DATA PROVIDED Start Marker

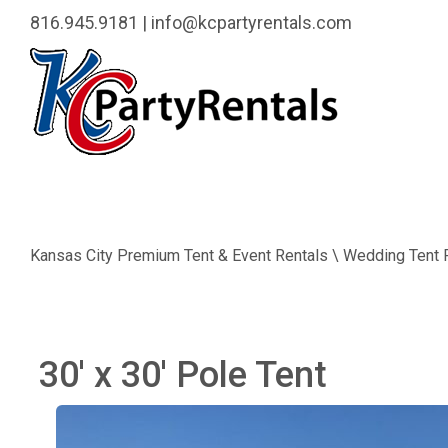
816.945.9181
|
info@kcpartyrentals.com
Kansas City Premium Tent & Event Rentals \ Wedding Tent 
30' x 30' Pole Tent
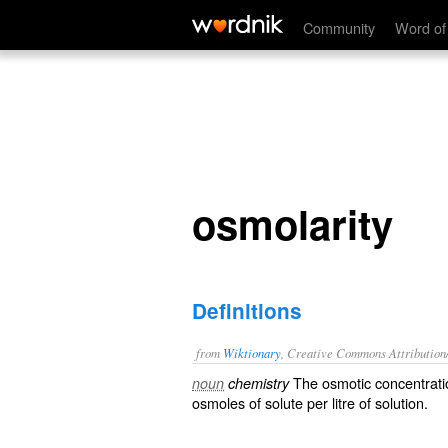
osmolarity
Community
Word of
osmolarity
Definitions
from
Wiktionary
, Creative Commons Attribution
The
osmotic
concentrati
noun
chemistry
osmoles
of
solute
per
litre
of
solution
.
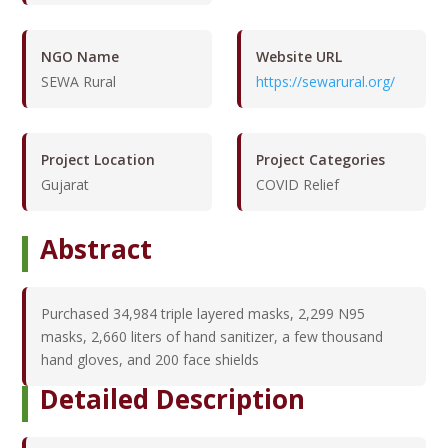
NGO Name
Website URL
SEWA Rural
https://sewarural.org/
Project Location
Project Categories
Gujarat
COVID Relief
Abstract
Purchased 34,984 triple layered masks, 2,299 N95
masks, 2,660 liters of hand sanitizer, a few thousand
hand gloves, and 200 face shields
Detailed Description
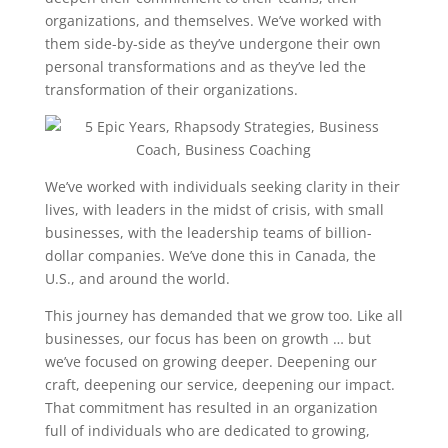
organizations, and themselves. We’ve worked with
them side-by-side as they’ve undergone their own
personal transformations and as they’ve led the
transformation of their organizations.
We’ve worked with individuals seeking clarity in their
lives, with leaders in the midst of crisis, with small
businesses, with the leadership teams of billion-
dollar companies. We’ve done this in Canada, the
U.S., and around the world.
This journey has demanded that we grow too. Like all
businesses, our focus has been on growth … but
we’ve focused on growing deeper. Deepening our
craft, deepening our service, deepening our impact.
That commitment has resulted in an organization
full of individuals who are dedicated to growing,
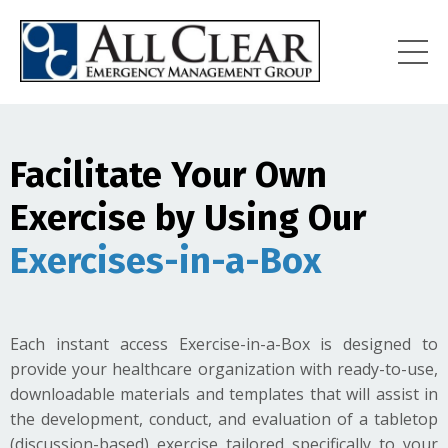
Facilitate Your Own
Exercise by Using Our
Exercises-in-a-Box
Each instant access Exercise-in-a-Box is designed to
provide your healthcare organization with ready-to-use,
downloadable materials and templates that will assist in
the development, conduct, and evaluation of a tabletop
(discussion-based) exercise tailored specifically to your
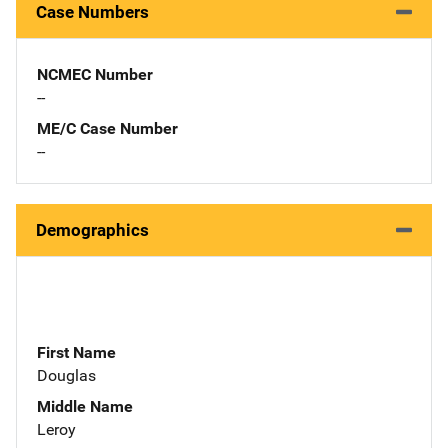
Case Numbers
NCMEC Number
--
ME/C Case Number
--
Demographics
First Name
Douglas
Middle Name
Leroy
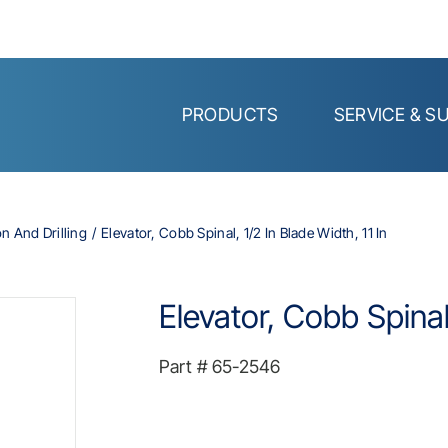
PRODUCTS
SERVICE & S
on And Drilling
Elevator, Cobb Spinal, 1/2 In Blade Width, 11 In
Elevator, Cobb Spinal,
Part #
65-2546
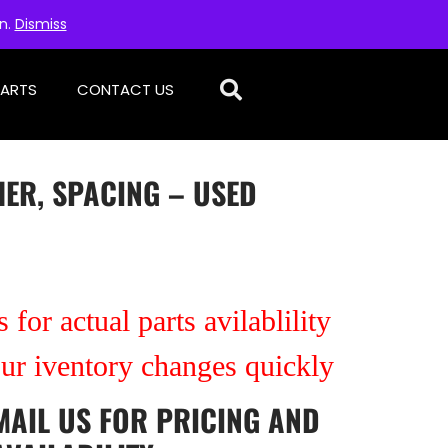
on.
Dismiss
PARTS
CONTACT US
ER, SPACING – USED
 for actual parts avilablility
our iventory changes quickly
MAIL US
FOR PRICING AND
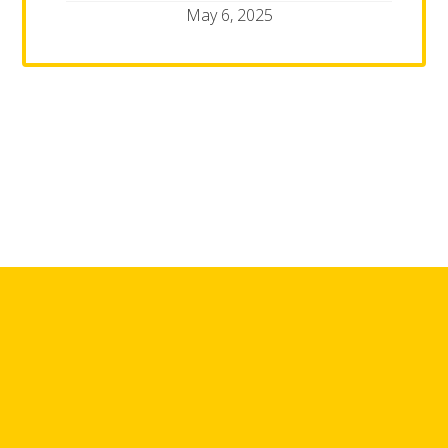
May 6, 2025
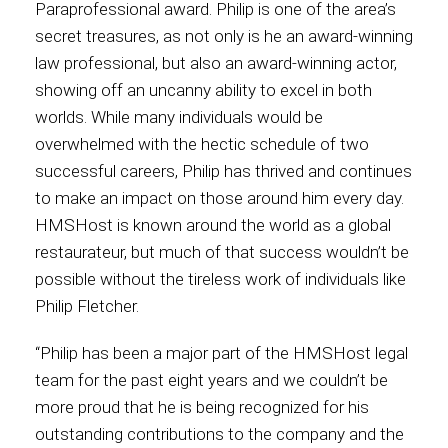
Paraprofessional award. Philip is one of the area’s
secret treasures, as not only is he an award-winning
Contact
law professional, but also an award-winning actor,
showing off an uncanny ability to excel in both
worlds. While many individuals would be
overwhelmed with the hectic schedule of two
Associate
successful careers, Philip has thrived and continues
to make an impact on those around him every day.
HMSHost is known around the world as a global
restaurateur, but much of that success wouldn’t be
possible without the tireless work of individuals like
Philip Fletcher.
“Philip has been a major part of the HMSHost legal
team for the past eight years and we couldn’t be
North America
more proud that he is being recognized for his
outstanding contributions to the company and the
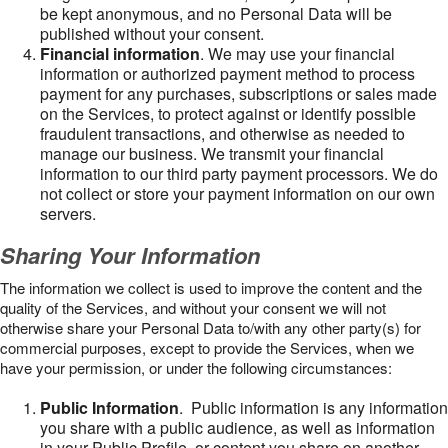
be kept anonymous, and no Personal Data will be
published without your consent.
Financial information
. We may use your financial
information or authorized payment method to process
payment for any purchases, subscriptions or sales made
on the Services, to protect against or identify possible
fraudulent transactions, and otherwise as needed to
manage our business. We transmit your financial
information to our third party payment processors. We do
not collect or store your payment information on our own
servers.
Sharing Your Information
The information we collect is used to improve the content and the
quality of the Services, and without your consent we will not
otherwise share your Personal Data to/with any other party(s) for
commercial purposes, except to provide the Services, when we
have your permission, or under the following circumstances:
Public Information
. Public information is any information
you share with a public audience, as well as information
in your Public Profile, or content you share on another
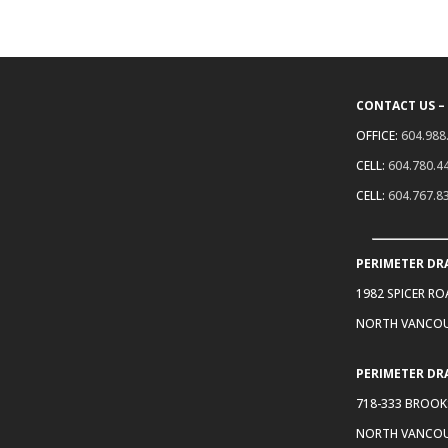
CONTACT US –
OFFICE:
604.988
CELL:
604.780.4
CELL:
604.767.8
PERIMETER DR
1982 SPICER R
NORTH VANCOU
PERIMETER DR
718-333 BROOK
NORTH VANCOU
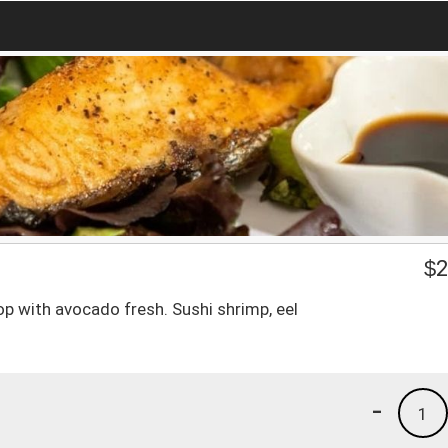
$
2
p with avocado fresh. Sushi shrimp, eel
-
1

DATA PROVIDED End Marker
DATA PROVIDED Start Marker

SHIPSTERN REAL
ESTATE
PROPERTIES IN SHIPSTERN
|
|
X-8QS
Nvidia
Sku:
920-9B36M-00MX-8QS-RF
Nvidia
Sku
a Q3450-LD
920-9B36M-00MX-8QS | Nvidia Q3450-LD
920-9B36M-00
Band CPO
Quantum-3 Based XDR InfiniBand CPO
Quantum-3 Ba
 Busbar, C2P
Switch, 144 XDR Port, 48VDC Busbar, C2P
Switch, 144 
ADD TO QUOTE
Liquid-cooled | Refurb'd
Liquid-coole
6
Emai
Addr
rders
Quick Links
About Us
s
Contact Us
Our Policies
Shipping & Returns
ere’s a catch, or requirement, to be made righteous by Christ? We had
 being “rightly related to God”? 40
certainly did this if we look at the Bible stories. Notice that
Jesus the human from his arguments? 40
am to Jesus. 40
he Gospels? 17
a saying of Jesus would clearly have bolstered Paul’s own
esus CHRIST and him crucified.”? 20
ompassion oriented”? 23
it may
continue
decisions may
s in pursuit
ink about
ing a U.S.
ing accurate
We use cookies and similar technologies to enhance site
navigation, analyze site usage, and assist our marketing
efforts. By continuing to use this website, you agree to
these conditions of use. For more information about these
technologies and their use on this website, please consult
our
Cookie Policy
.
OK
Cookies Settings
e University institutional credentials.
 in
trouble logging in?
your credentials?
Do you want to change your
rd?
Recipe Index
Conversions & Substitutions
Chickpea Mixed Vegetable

DATA PROVIDED End Marker
DATA PROVIDED Start Marker

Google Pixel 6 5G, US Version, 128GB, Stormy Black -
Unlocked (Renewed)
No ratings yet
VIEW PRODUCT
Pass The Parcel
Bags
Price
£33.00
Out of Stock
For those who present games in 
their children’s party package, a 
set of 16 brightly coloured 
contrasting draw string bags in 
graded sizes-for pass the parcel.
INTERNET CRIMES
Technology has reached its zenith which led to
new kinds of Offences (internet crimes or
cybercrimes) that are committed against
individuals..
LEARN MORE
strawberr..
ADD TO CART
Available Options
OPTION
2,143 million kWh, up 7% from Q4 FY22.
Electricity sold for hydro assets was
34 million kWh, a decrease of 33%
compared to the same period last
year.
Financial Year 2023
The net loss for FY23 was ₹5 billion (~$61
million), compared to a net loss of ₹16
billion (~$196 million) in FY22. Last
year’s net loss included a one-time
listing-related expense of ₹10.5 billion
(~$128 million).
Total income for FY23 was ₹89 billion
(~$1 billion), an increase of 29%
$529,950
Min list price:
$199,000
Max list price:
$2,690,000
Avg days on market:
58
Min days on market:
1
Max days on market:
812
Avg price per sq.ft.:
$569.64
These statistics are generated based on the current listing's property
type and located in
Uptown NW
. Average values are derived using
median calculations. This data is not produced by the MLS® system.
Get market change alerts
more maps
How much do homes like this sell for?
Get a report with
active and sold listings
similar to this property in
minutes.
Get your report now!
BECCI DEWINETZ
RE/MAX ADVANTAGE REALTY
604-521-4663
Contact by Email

DATA PROVIDED End Marker

**YOUR OBJECTIVE**
From the data above, return every line from the line that has "Paraprofessional award. Philip" up to and including the line that has "the HMSHost legal", exactly.

**RESPONSE TO THIS TASK**
Paraprofessional award. Philip is one of the area’s
secret treasures, as not only is he an award-winning
Contact
law professional, but also an award-winning actor,
showing off an uncanny ability to excel in both
worlds. While many individuals would be
overwhelmed with the hectic schedule of two
Associate
successful careers, Philip has thrived and continues
to make an impact on those around him every day.
HMSHost is known around the world as a global
restaurateur, but much of that success wouldn’t be
possible without the tireless work of individuals like
Philip Fletcher.
“Philip has been a major part of the HMSHost legal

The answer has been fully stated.